Developer guide
How to build a retry-safe Shopify event pipeline with Rails
A practical architecture guide for Rails teams building retry-safe Shopify event pipelines with webhooks, queues, reconciliation jobs, and durable side-effect tracking.
What retry-safe actually means
Retry-safe does not mean “my job queue retries exceptions.” That is table stakes. A retry-safe Shopify pipeline means the whole path from receipt to side effect stays correct when Shopify sends duplicates, retries late, omits a delivery entirely, or your own workers crash halfway through a job.
In other words, retry safety is a system property. If your controller is idempotent but your ticket creation is not, you do not have a retry-safe pipeline. You have one reliable layer and one unreliable one.
Shopify’s current webhook behavior makes this non-optional. Shopify recommends duplicate
detection with X-Shopify-Event-Id, expects HTTPS handlers to respond in under five
seconds, retries failed deliveries up to eight times over four hours, warns that delayed
delivery can happen, and explicitly recommends reconciliation because webhook delivery is not
guaranteed.
“Webhook delivery isn't always guaranteed.”
The working rule
Treat Shopify webhooks as at-least-once event triggers that can be delayed, duplicated, or missed. Then design every downstream step so a replay is boring.

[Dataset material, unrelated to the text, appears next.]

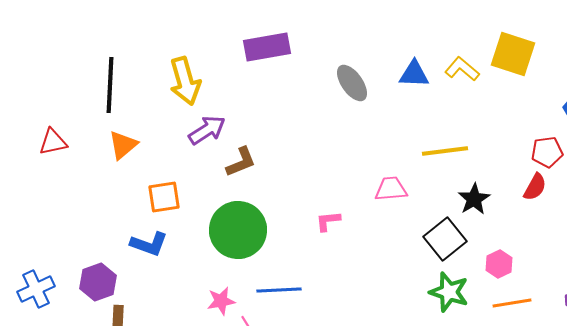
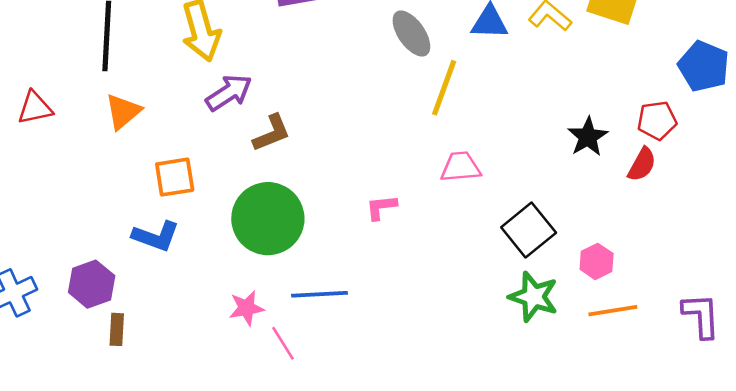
yellow line: (445, 151) -> (444, 88), moved, turned -63
black star: (474, 199) -> (588, 137), moved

The four layers of a reliable pipeline
Reliable Shopify event processing in Rails usually needs four layers: receipt, normalization, business processing, and reconciliation. Collapse them into one controller action or one giant queue job and the system will work right up until the first noisy retry storm, partial outage, or accidental double-send. Which, in fairness, is how many weekend migrations become spiritual experiences.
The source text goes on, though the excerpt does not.